Na ONU, a Índia irrita Pak pelo uso de ‘golpe constitucional’ para conceder imunidade vitalícia a Asim Munir: Introspect | Notícias da Índia

Meses depois de o Paquistão ter aprovado a 27ª alteração constitucional e ter reforçado os poderes militares do Marechal de Campo Asim Munir com a ajuda do Chefe das Forças de Defesa (CDF), a Índia mirou no seu vizinho na cena mundial, aconselhando-o a fazer uma introspecção.

A moldura quebrada do Marechal de Campo e Chefe do Exército do Paquistão, Asim Munir, está pendurada em uma parede após o ataque à escola militar Cadet College Wana, no distrito do Waziristão do Sul, perto da fronteira entre o Paquistão e o Afeganistão. (AFP)

Parvataneni Harish, representante da Índia nas Nações Unidas, destacou o Paquistão pelo seu Estado de direito e instou o país fronteiriço a rever o papel das suas forças armadas no desenvolvimento da constituição.

Sem nomear directamente Asim Munir, o enviado indiano disse: “O Paquistão é aconselhado a reflectir sobre o Estado de direito.

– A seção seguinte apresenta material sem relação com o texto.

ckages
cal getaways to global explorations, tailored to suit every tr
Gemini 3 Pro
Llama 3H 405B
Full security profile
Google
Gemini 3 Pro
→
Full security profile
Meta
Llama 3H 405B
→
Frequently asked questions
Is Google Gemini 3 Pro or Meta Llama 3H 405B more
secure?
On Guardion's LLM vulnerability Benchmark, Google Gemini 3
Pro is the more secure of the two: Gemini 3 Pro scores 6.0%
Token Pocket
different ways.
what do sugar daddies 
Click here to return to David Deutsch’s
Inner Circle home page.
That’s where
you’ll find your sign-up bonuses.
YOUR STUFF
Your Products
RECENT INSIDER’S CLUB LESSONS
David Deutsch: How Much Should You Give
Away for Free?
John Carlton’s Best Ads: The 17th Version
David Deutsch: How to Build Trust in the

Pode começar por perguntar-se como permitiu que as suas forças armadas levassem a cabo um golpe constitucional através da 27ª Emenda e concedessem imunidade vitalícia ao chefe das forças de defesa”.

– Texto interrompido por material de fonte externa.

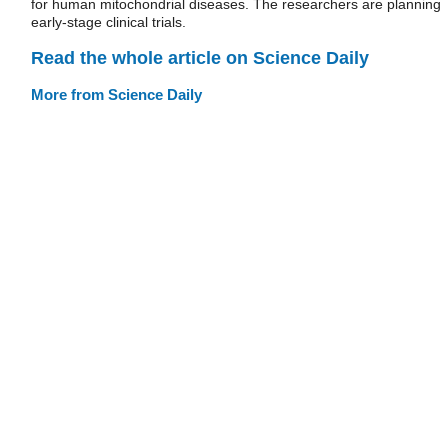
for human mitochondrial diseases. The researchers are planning
early-stage clinical trials.
Read the whole article on Science Daily
More from Science Daily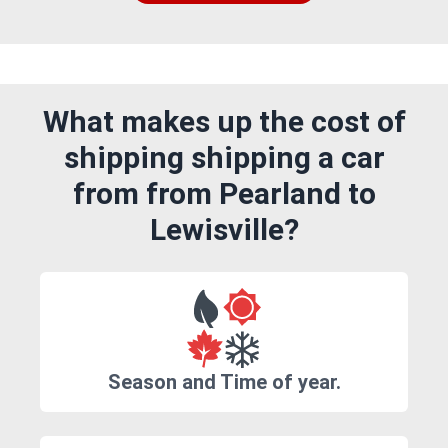
What makes up the cost of
shipping shipping a car
from from Pearland to
Lewisville?
Season and Time of year.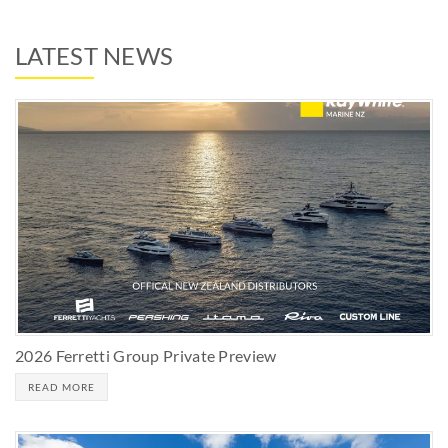
LATEST NEWS
2026 Ferretti Group Private Preview
READ MORE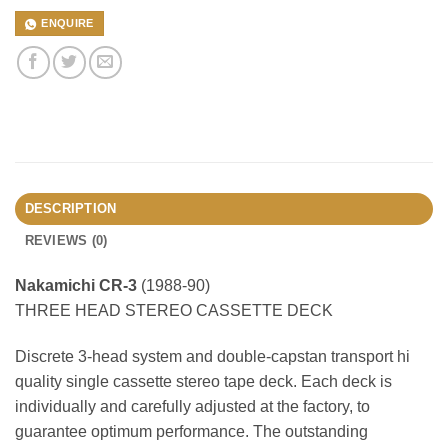
ENQUIRE
DESCRIPTION
REVIEWS (0)
Nakamichi CR-3
(1988-90)
THREE HEAD STEREO CASSETTE DECK
Discrete 3-head system and double-capstan transport hi
quality single cassette stereo tape deck. Each deck is
individually and carefully adjusted at the factory, to
guarantee optimum performance. The outstanding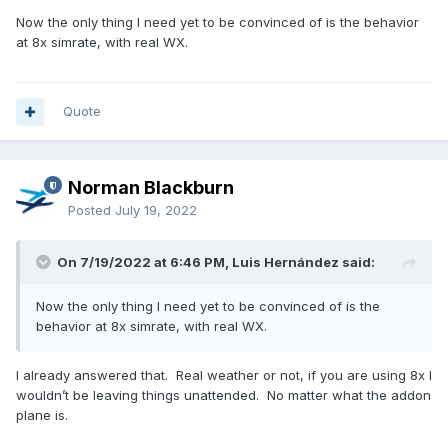
Now the only thing I need yet to be convinced of is the behavior
at 8x simrate, with real WX.
Quote
Norman Blackburn
Posted
July 19, 2022
On 7/19/2022 at 6:46 PM, Luis Hernández said:
Now the only thing I need yet to be convinced of is the
behavior at 8x simrate, with real WX.
I already answered that. Real weather or not, if you are using 8x I
wouldn’t be leaving things unattended. No matter what the addon
plane is.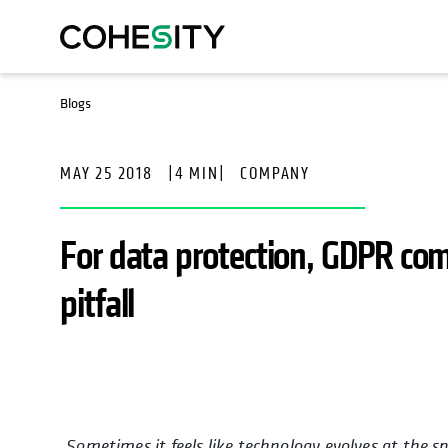
Blogs
MAY 25 2018
|
4 MIN
|
COMPANY
For data protection, GDPR com
pitfall
Sometimes it feels like technology evolves at the s
opens in a n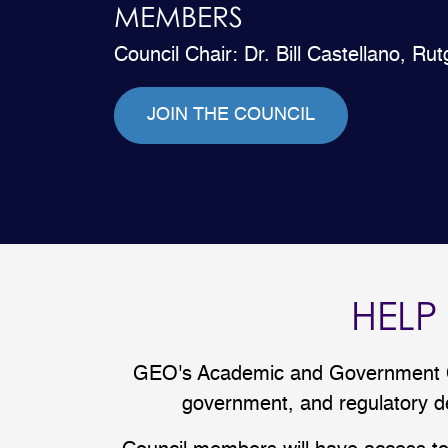
MEMBERS
Council Chair: Dr. Bill Castellano, Rut
JOIN THE COUNCIL
HELP
GEO's Academic and Government Co
government, and regulatory de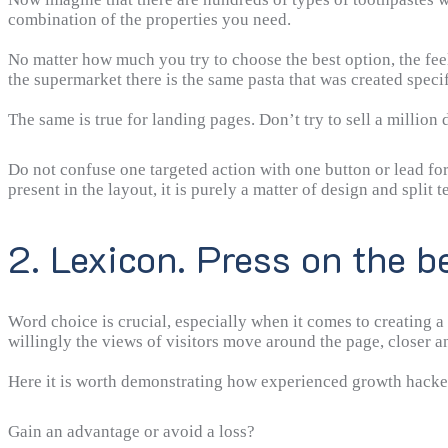
combination of the properties you need.
No matter how much you try to choose the best option, the fee
the supermarket there is the same pasta that was created specif
The same is true for landing pages. Don’t try to sell a million
Do not confuse one targeted action with one button or lead fo
present in the layout, it is purely a matter of design and split te
2. Lexicon. Press on the b
Word choice is crucial, especially when it comes to creating a 
willingly the views of visitors move around the page, closer 
Here it is worth demonstrating how experienced growth hackers
Gain an advantage or avoid a loss?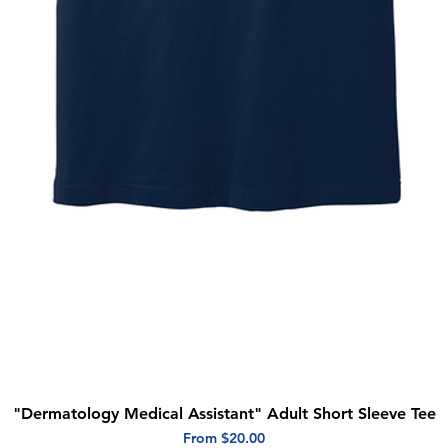
"Dermatology Medical Assistant" Adult Short Sleeve Tee
Quick View
Sale Price
From
$20.00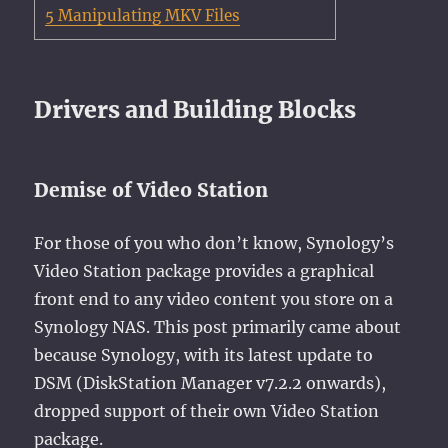
5
Manipulating MKV Files
Drivers and Building Blocks
Demise of Video Station
For those of you who don’t know, Synology’s
Video Station package provides a graphical
front end to any video content you store on a
Synology NAS. This post primarily came about
because Synology, with its latest update to
DSM (DiskStation Manager v7.2.2 onwards),
dropped support of their own Video Station
package.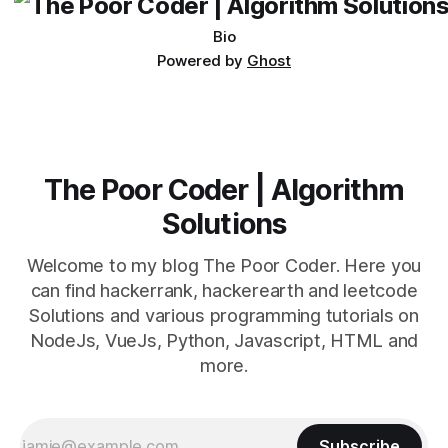
Bio
Powered by
Ghost
The Poor Coder | Algorithm
Solutions
Welcome to my blog The Poor Coder. Here you
can find hackerrank, hackerearth and leetcode
Solutions and various programming tutorials on
NodeJs, VueJs, Python, Javascript, HTML and
more.
Subscribe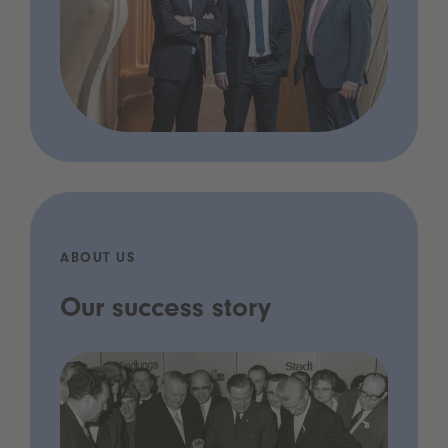
ABOUT US
Our success story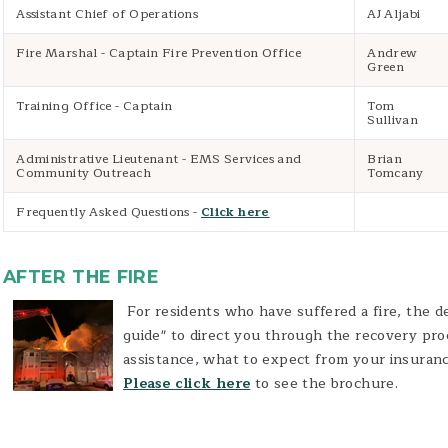
Assistant Chief of Operations
AJ Aljabi
Fire Marshal - Captain Fire Prevention Office
Andrew
Green
Training Office - Captain
Tom
Sullivan
Administrative Lieutenant - EMS Services and
Brian
Community Outreach
Tomcany
Frequently Asked Questions -
Click here
AFTER THE FIRE
For residents who have suffered a fire, the d
guide" to direct you through the recovery pro
assistance, what to expect from your insuran
Please click here
to see the brochure.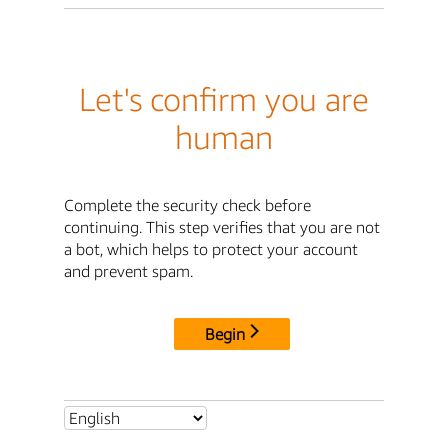
Let's confirm you are
human
Complete the security check before
continuing. This step verifies that you are not
a bot, which helps to protect your account
and prevent spam.
Begin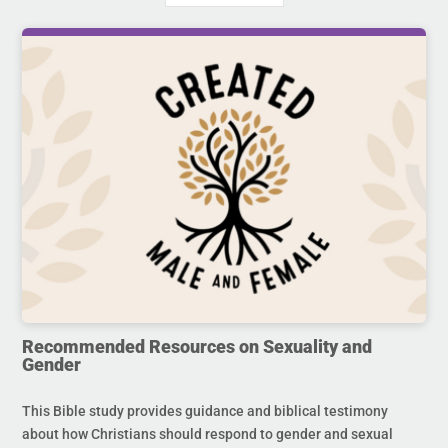
Recommended Resources on Sexuality and
Gender
This Bible study provides guidance and biblical testimony
about how Christians should respond to gender and sexual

Parvataneni Harish fez a observação ao responder ao Paquistão durante o debate aberto do Conselho de Segurança da ONU na segunda-feira.

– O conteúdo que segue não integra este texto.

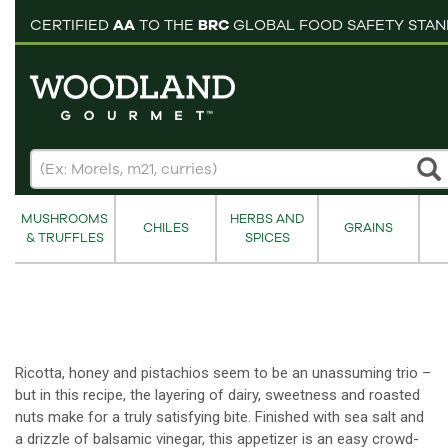
pping cart
CERTIFIED
AA
TO THE
BRC
GLOBAL FOOD SAFETY STA
MUSHROOMS
HERBS AND
CHILES
GRAINS
& TRUFFLES
SPICES
Ricotta, honey and pistachios seem to be an unassuming trio –
but in this recipe, the layering of dairy, sweetness and roasted
nuts make for a truly satisfying bite. Finished with sea salt and
a drizzle of balsamic vinegar, this appetizer is an easy crowd-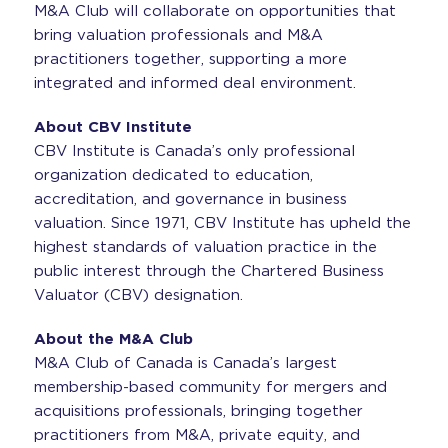
M&A Club will collaborate on opportunities that
bring valuation professionals and M&A
practitioners together, supporting a more
integrated and informed deal environment.
About CBV Institute
CBV Institute is Canada’s only professional
organization dedicated to education,
accreditation, and governance in business
valuation. Since 1971, CBV Institute has upheld the
highest standards of valuation practice in the
public interest through the Chartered Business
Valuator (CBV) designation.
About the M&A Club
M&A Club of Canada is Canada’s largest
membership-based community for mergers and
acquisitions professionals, bringing together
practitioners from M&A, private equity, and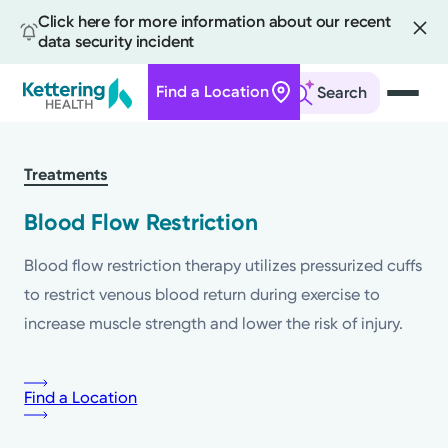
Click here for more information about our recent
data security incident
Find a Location
Search
Skip
to
Treatments
main
content
Blood Flow Restriction
Blood flow restriction therapy utilizes pressurized cuffs
to restrict venous blood return during exercise to
increase muscle strength and lower the risk of injury.
Find a Location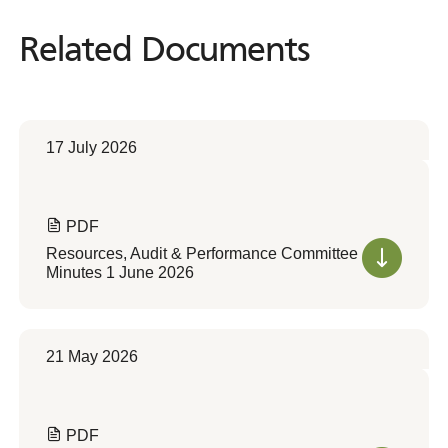
Related Documents
Related
Documents
17 July 2026
PDF
Resources, Audit & Performance Committee
Minutes 1 June 2026
21 May 2026
PDF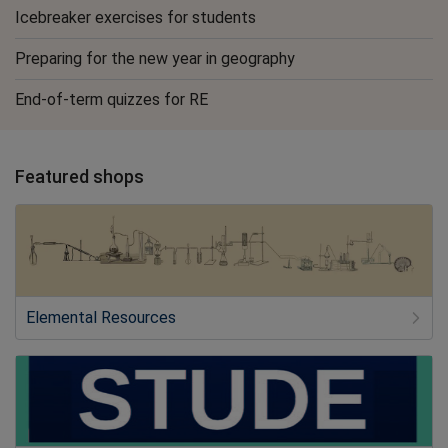
Icebreaker exercises for students
Preparing for the new year in geography
End-of-term quizzes for RE
Featured shops
Elemental Resources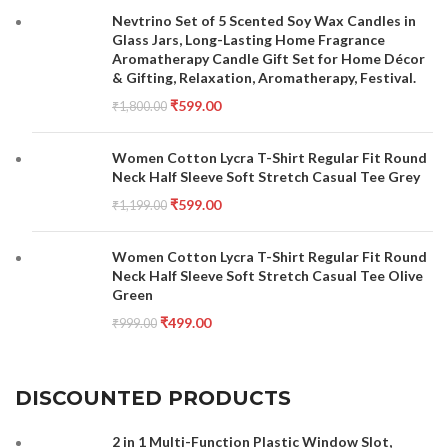
Nevtrino Set of 5 Scented Soy Wax Candles in
Glass Jars, Long-Lasting Home Fragrance
Aromatherapy Candle Gift Set for Home Décor
& Gifting, Relaxation, Aromatherapy, Festival.
₹
599.00
₹
1,800.00
Women Cotton Lycra T-Shirt Regular Fit Round
Neck Half Sleeve Soft Stretch Casual Tee Grey
₹
599.00
₹
1,199.00
Women Cotton Lycra T-Shirt Regular Fit Round
Neck Half Sleeve Soft Stretch Casual Tee Olive
Green
₹
499.00
₹
999.00
DISCOUNTED PRODUCTS
2 in 1 Multi-Function Plastic Window Slot,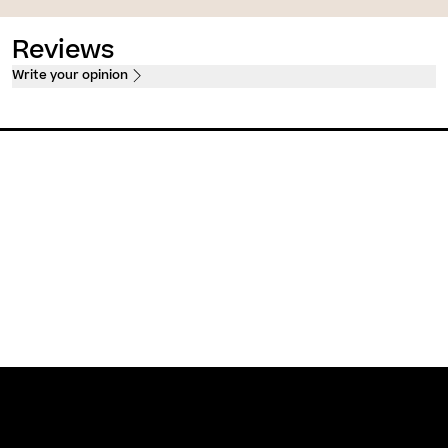
Reviews
Write your opinion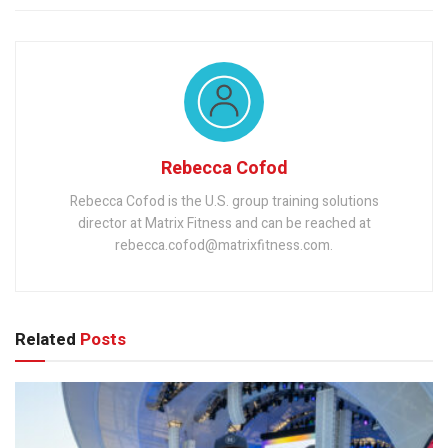
Rebecca Cofod
Rebecca Cofod is the U.S. group training solutions
director at Matrix Fitness and can be reached at
rebecca.cofod@matrixfitness.com.
Related
Posts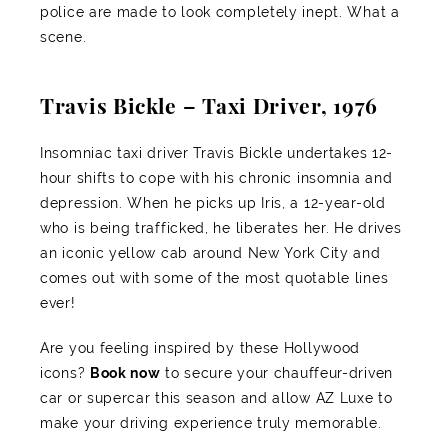
police are made to look completely inept. What a
scene.
Travis Bickle – Taxi Driver, 1976
Insomniac taxi driver Travis Bickle undertakes 12-
hour shifts to cope with his chronic insomnia and
depression. When he picks up Iris, a 12-year-old
who is being trafficked, he liberates her. He drives
an iconic yellow cab around New York City and
comes out with some of the most quotable lines
ever!
Are you feeling inspired by these Hollywood
icons?
Book now
to secure your chauffeur-driven
car or supercar this season and allow AZ Luxe to
make your driving experience truly memorable.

No ano passado, o Marechal de Campo Asim Munir foi nomeado o primeiro Comandante-em-Chefe das Forças de Defesa do Paquistão (CDF) para um mandato de cinco anos. Seu nome foi recomendado para este cargo pelo primeiro-ministro Shehbaz Sharif.

A medida seguiu-se à aprovação da 27ª Emenda à Constituição do Paquistão, em Novembro, um evento que formalizou a supremacia militar do país e centralizou o comando de todas as forças armadas (exército, marinha e força aérea) sob um único líder.

Munir não só recebeu o comando adicional da Marinha e da Força Aérea, mas também recebeu imunidade vitalícia contra prisão e processo, o que causou preocupação em todo o mundo.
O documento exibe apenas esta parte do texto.